Many individuals are very excited, especially with their first property purchase, in which case emotions dominate logic. It is important to step back and to try and apply a structured thought process to your desired purchase. I always strongly recommend making a list of the relevant pros (being is a secured area) and cons (large amount of future maintenance or landscaping required) of your property purchase, always keep in mind future planning such as having a family or work travelling. “I really love and need this property” does not count as a pro, unfortunately.
• Buy the “worst” house in the “best” area.
One of the key considerations for property is “area, area, area!”; it is very difficuly to try and determine whether your house value will appreciate or not (chances are your predication will be wrong anyways), so this is something best left to residential property experts. A way of simplifying your decision making, is always aim to buy in a good, well established area , however take your time in buying at a good price! It does not help over-paying just to be in a desired area. Your estate agent can provide great insight and is worthwhile paying for an estate agent with experience and knowledge.
• Deposit needed.
I always advise my clients to never fully finance their residential property – see rule number 4 – it is a prudent approach to always place a minimum of 10% of the purchase price of your property as a deposit – this saves on large amounts of interest over the term of your bond. I also recommend accumulating another 10% of the purchase value of your property for additional costs such as conveyancing fees, transfer duty and any changes you would like to make to the property, such as, automated garage doors or painting your new property. Any remaining funds can be placed into your bond to further eliminate debt (please also see rule 7 in conjunction with this).
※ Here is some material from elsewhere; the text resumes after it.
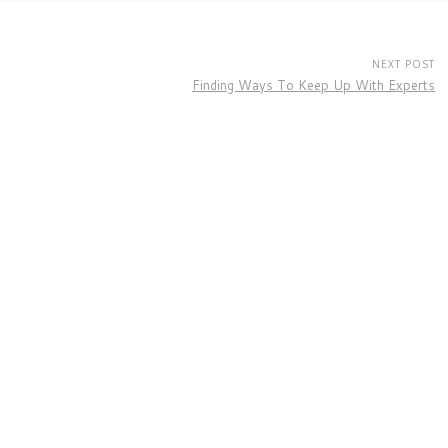
NEXT POST
Finding Ways To Keep Up With Experts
• If you have to finance the property over more than 20 years you can’t afford it.
What I refer to here is the monthly payment needed to settle your bond in 20 years, many individuals (especially self-employed entrepreneurs whom are concerned by their earnings fluctuating) do opt to take their bond over 30 years as the mandatory payment is lower. Of importance, however, is that they actually practice the discipline of increasing their monthly bond re-payments to settle the bond over 20 years. The 30 year repayment term should only be done as a precaution against cash flow constraints. Your financial planner can easily help you with this calculation.
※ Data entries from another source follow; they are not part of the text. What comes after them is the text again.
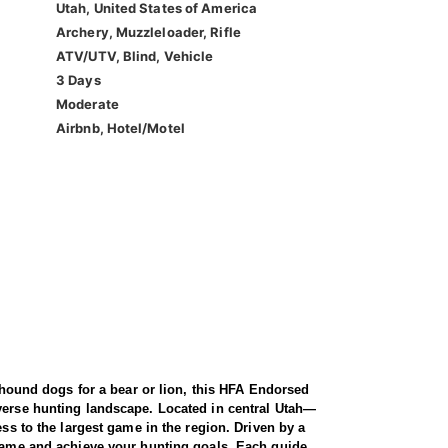
Utah, United States of America
Archery, Muzzleloader, Rifle
ATV/UTV, Blind, Vehicle
3 Days
Moderate
Airbnb, Hotel/Motel
f hound dogs for a bear or lion, this HFA Endorsed
iverse hunting landscape. Located in central Utah—
ess to the largest game in the region. Driven by a
g game and achieve your hunting goals. Each guide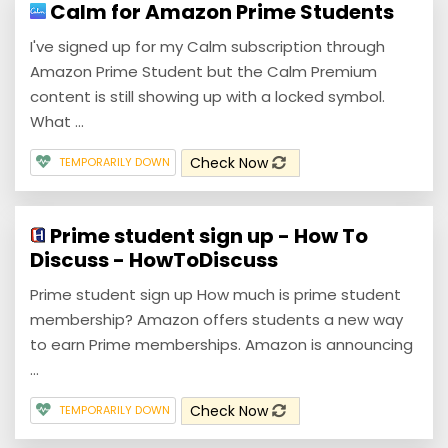
Calm for Amazon Prime Students
I've signed up for my Calm subscription through
Amazon Prime Student but the Calm Premium
content is still showing up with a locked symbol.
What ...
Check Now
TEMPORARILY DOWN
Prime student sign up - How To
Discuss - HowToDiscuss
Prime student sign up How much is prime student
membership? Amazon offers students a new way
to earn Prime memberships. Amazon is announcing
...
Check Now
TEMPORARILY DOWN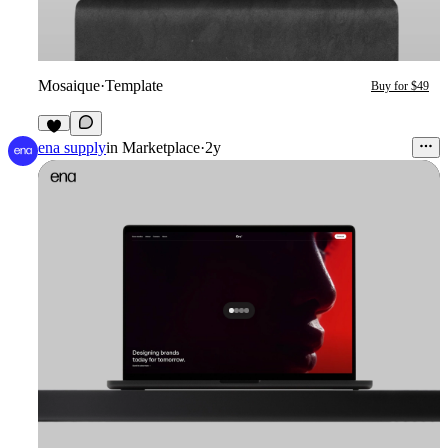
Mosaique
·
Template
Buy for $49
5
ena supply
in
Marketplace
·
2y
• Negotiate your interest rate.
Many people express absolute loyalty to their current bank without considering how much a lower interest rate can save them, it will always pay you to shop around for the best deal on the finance for your home bond and, considering the services of a bond originator is recommended. For example, buying a R1 000 000 property and paying it off over 20 years at a 10% interest rate will cost you R1 316 054 in interest alone! This is a large leakage of wealth that could have long term negative effects. Simply negotiating an interest rate of 9% would save you R156 709 in interest savings – it is worth the exercise!
• Do not under-estimate having an emergancy fund.
An emergancy fund is a key component of any good financial plan (this article will not expand on this idea though). Unforeseen expenses will always occur and can affect cash flow to a great extent (just think of how much a geyser or repair of your roof could cost). It may be a wise approach to “park” your emergancy funds into your bond but only do so if you are able to access the funds immediately – see Rule 7 below. A general rule for the minimum amount of emergancy savings would be 3 to 4 four months’ worth of your net personal expenses, this will be different if you are a business owner or entrepreneur.
• Access Bond.
This is an important component of cash management over the life span of your bond; if you are going to pay a lot of extra money to your bond every month to pay off your bond quicker, you may consider “parking” your emergency funds in your bond. This means it is important that you always have immediate access to your money as its purpose is to cater for emergancy events. An access bond is one where any additional funds you place into your bond, over and above the minimum contractual payments, can be accessed immediately without approval from the bank. This is a good idea if your bonds interest is hypothetically 9% while your money market account is giving you 4%. Many banks also allow you to control this by having internet banking for all products held with them.
• Insurance should always be considered.
It is an absolute “golden rule” when I dispense advice that if you cannot afford to pay for what you have borrowed in cash then you should not have borrowed it to begin with; the same goes for insurance on your home. Any damages that occur to your property can run into tens of thousands of Rands, it is essential that you protect yourself from this cash flow risk by having insurance. Chances are your bank will also not give you the loan without having the appropriate insurance in place. Not to mention, insurance may provide for much needed liquidity in your Estate should you pass away.
The above rules are a non-exhaustive list; I recommend that you always sit down with your FPi registered Financial Planning before making any financial decisions.